It’s true that people get busy and can start to grow tired in the rhythm of everyday routine. Sometimes we fall into a pattern of doing our own thing and thinking of our own entertainment, which often seems like “less work” than going out of our way to plan something our significant other will enjoy.

But it could also be that something deeper is going on.

When a woman feels like her boyfriend doesn’t seem interested in her anymore, it might have very little to do with the relationship itself. It might be the woman actually is in need of extra love or attention right now because she’s going through an uncomfortable time—specifically, God is healing something from her past.

Here’s what this can look like in real life:

Ten years ago when she got married, Melissa thought she would be happy. But lately she’s been struggling a lot with her husband and wondering about her faith. Does she really believe what she thinks she believes? Life has gotten hard, and she isn’t sure why.

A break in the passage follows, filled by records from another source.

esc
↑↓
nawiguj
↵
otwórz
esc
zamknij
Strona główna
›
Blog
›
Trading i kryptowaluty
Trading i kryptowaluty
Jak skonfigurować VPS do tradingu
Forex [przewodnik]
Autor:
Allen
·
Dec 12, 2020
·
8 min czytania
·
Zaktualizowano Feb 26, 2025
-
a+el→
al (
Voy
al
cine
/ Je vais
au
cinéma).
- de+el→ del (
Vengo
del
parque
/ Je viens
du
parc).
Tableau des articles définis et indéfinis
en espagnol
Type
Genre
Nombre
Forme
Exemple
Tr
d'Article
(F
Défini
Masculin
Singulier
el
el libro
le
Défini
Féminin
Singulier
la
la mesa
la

To make matters worse, she’s a Christian counselor. Isn’t she supposed to know what to do in situations like this? “Why in the world am I struggling so much if I’ve tried everything?”

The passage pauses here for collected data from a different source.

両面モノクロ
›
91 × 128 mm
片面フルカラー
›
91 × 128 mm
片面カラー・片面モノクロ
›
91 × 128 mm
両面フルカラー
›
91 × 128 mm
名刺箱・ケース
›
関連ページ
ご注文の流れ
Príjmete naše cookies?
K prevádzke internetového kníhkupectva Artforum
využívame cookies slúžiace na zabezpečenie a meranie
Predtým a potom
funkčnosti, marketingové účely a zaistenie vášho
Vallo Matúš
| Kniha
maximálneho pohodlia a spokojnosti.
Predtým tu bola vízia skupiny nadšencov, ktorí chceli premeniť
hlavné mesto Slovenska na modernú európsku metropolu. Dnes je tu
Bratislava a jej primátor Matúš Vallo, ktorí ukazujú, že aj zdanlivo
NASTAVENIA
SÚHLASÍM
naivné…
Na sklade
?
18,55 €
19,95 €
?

When she sat down with me and started opening up, I heard a story I’ve heard many, many times.

“My parents divorced, and most of my life, I felt abandoned by them because they tried so hard to stay together but couldn’t.”

They worked hard outside the house, but inside the house they were disconnected. They didn’t spend a lot of time with each other even though they lived under the same roof.

“Every time they tried to make it work. They would get help from counselors, and their marriage worked out for a little bit. But after a while the dysfunction continued just like it had before.” Melissa is afraid that she’s repeating the same dysfunction in her own life and marriage.

What can be done in a situation like this?

Our heavenly Father is a Healer who loves to heal, and He greatly desires to help people feel His love for them and find healing within His heart.

True healing comes only from God. Practically speaking, how can we go to Him to find the healing our hearts need?

Here are three things that will help you step into the incredible freedom God has for you:

1. Allow God to show you where He wants to set you free.

The Lord loves you more than you can think or imagine. So much HOPE exists for you and your situation that if you saw this hope, your fears wouldn’t stand a chance. That is what your heavenly Father is like, and that is how He loves you!

We often don’t realize where we need to be healed. We can tell something’s wrong, but we don’t know what it is.

Our wounds can be “blind spots.” We won’t always remember what happened to injure us, and we sometimes try to bury these sore places so they won’t get hurt even more.

But if we want to be healed, and our loving heavenly Father has brought us into our time for healing, He can show us what we need to see and fill us with expectation for the future.

Invite the Holy Spirit to show you where He wants to set you free. He might speak right away, or it could take a bit of time. He might show you something during your private quiet time with Him, or He might answer your request at a later point—either as you’re going about your day or perhaps while you’re speaking with a friend or mentor.

Engage your will with God’s heart by asking the Holy Spirit, “What is one area in my life that needs healing from the past?”

You might be surprised—because His heart for you is so big!

2. Change your thoughts so they match what God is thinking about you.

Most of us are wounded when we’re younger than thirteen years old, and these wounds affect our behavior as adults.

Dr. Paul Hegstrom of Life Skills International puts it this way:

The wounds of childhood will affect us for a lifetime. The brain freezes when we have been wounded by rejection, incest, molestation, emotional abuse, and physical abuse below the age of puberty. Traditional therapy calls this fixation. We call it arrested development.

In other words, the way you filter information as an adult is directly tied to how wounds and traumas affected you as a child.

But this doesn’t have to be your story! You can renew your mind, teaching yourself how to think in a brand-new way:

We demolish arguments and every pretension that sets itself up against the knowledge of God, and we take captive every thought to make it obedient to Christ. (2 Cor. 10:5 NIV)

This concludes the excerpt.